Help for diabetics is on the way
Non-profit manufacturer plans to deliver low-cost insulin within two years
When President Biden promised a $35-a-month cap on out-of-pocket costs for insulin, I immediately wondered how it would work. Did the administration plan to subsidize consumers directly? Would it simply shovel more cash to the major drug companies that have been overcharging diabetics for decades? Or would it require insurers, Medicare and Medicaid to pick up most of the high cost of insulin, which will lead to higher premiums and taxes on everyone?
With the drug industry’s vast army of lobbyists controlling Capitol Hill, there’s little chance Medicare will be given the authority to negotiate lower prices, another long-standing Democratic Party demand that the president raised during his State-of-the-Union address. And forget about using price controls to limit government exposure in providing this new benefit. That’s anathema to most members of his own party.
Right on cue, the non-profit consortium CivicaRx announced plans this morning to begin manufacturing low-cost generic insulin at a new factory under construction in Petersburg, Va., which is slated to open in early 2024. The non-profit drug manufacturer and distributor, whose backers include 55 health systems representing a third of all hospital beds in the U.S., estimates it will be able to price its biosimilar insulin at $30 a vial or a tenth of what Big Pharma charges. The average diabetic uses about two vials of insulin per month.
I’ve been writing about CivicaRx (most recently here) since Salt Lake City-based Intermountain Health and a few allies launched the non-profit in 2018. Its initial goal was to produce generic drugs in short supply at hospitals.
Market failure
The Food and Drug Administration currently lists more than 100 drugs in short supply, virtually all of them generics. It’s a classic case of market failure in most of those situations.

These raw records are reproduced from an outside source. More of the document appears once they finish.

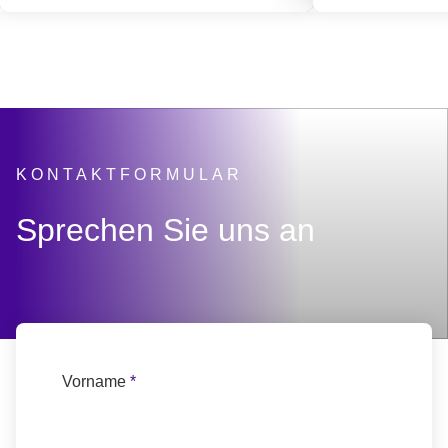
KONTAKTFORMULAR
:
Sprechen Sie uns an
Vorname
*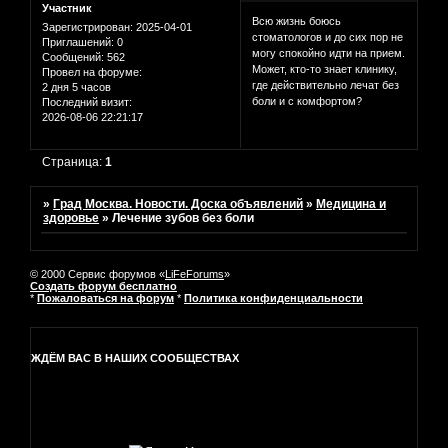
Участник
Всю жизнь боюсь
Зарегистрирован
: 2025-04-01
стоматологов и до сих пор не
Приглашений:
0
могу спокойно идти на прием.
Сообщений:
562
Может, кто-то знает клинику,
Провел на форуме:
где действительно лечат без
2 дня 5 часов
боли и с комфортом?
Последний визит:
2026-08-06 22:21:17
Страница:
1
»
Град Москва. Новости. Доска объявлений
»
Медицина и
здоровье
»
Лечение зубов без боли
© 2000 Сервис форумов «
LiFeForums
»
Создать форум бесплатно
*
Пожаловаться на форум
*
Политика конфиденциальности
ЖДЁМ ВАС В НАШИХ СООБЩЕСТВАХ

When a drug comes off patent, generic firms race to supply the new market. Their fierce competition drives the price to barely above the cost of manufacturing, which leads less efficient producers to discontinue production. To combat the resulting shortages, CivicaRx is now providing about 60 products to its hospital system members, all of them produced by contract manufacturers given long-term supply contracts.
Producing generic insulin on a non-profit, cost-plus basis will be its first foray into direct manufacturing. Company officials estimate it will spend $125 million over the next two years to bring generic insulin, a complex biologic, to market.

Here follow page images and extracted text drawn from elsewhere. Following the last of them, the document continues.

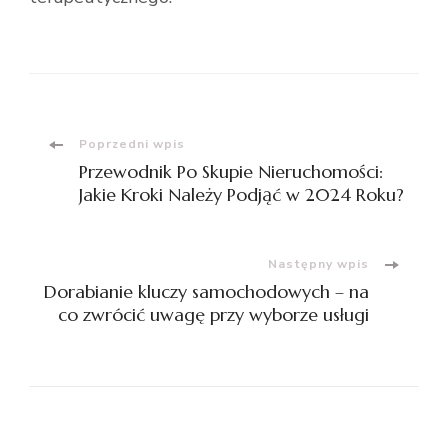
Nawigacja
Poprzedni wpis
Przewodnik Po Skupie Nieruchomości:
wpisu
Jakie Kroki Należy Podjąć w 2024 Roku?
Następny wpis
Dorabianie kluczy samochodowych – na
co zwrócić uwagę przy wyborze usługi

Why so much? The company must overcome the numerous regulatory roadblocks erected by Congress at the behest of the biotechnology industry in the 2009 Biologics Price Competition and Innovation Act, which guaranteed biosimilars would come to market at prices close to the brand name drugs they hoped to supplant. Chief among them is the requirement that generic biologics manufacturers conduct switching trials in actual patients before receiving the nod from the FDA that allows a biosimilar to be exchanged for the brand name product at the pharmacy counter.
But even factoring in those added costs, CivicaRx’s insulin price will be far below the first insulin biosimilar to hit the market. CivicaRx plans to produce three insulins: glargine, lispro and aspart, which will be interchangeable with Lantus (Sanofi), Humalog (Eli Lilly) and Novolog (Novo Nordisk) respectively.

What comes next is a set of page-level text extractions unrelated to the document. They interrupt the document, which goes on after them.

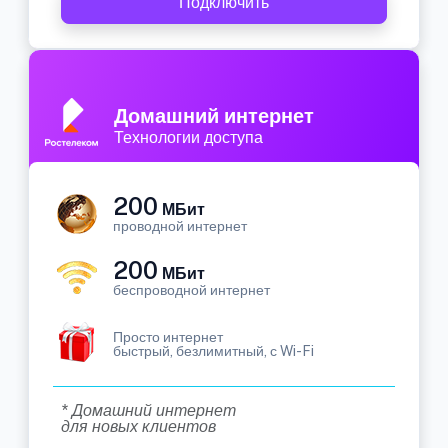
Подключить
Домашний интернет
Технологии доступа
200
МБит
проводной интернет
200
МБит
беспроводной интернет
Просто интернет
быстрый, безлимитный, с Wi-Fi
* Домашний интернет
для новых клиентов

Though these drugs have been off patent for years, the only biosimilar substitute approved so far is Viatris’ Semglee for Lantus. When it came to market, its manufacturer set the price at $270 a vial, just $20 below its brand name equivalent.
Mission driven
That’s why the presence of a mission-driven, non-profit manufacturer in the generic drug space is vitally important. “Civica plans to sell its insulins at one low, transparent price for all, basing the price on the cost of manufacturing,” the company said in its press release. That price, which will reflect the added cost of the clinical trials, will be “no more than $30 a vial and no more than $55 for a box of five pen cartridges, (is) a significant discount to the prices charged today.”
The mainstream institutions behind CivicaRx — health care providers, insurers, business groups, patient advocacy groups and consumers — are traveling a well-worn path in American history. Publicly-owned utilities, labor-owned banks, farm co-ops and non-profit credit unions are among the many institutions that civic-minded groups and individuals have set up over the years to deliver socially important goods at reasonable prices for their residents and members.
This approach ought to be on the table again as policymakers grapple with the latest bout of inflation. Should Congress fail to give Medicare the right to negotiate drug prices, insurers, hospitals, doctors and patients could form a non-profit, co-operative pharmacy benefit management company to negotiate all drug prices, which I proposed in my article on why insulin should be free in Democracy: A Journal of Ideas.
There’s also a need, as the climate crisis escalates, for a non-profit, mission-driven consortium to tackle the soaring price of oil. It could use its buying power to influence nor just the price of energy, but its sources.
Unless there is an electoral miracle this fall, the prospects for legislative action on the nation’s most pressing problems will be severely diminished. Voter suppression, money-as-speech, the undemocratic Senate and gerrymandering will have triumphed over the voices of the majority of citizens.
CivicaRx provides a useful template. The time to begin building non-governmental institutions that can tackle our multiple crises is now.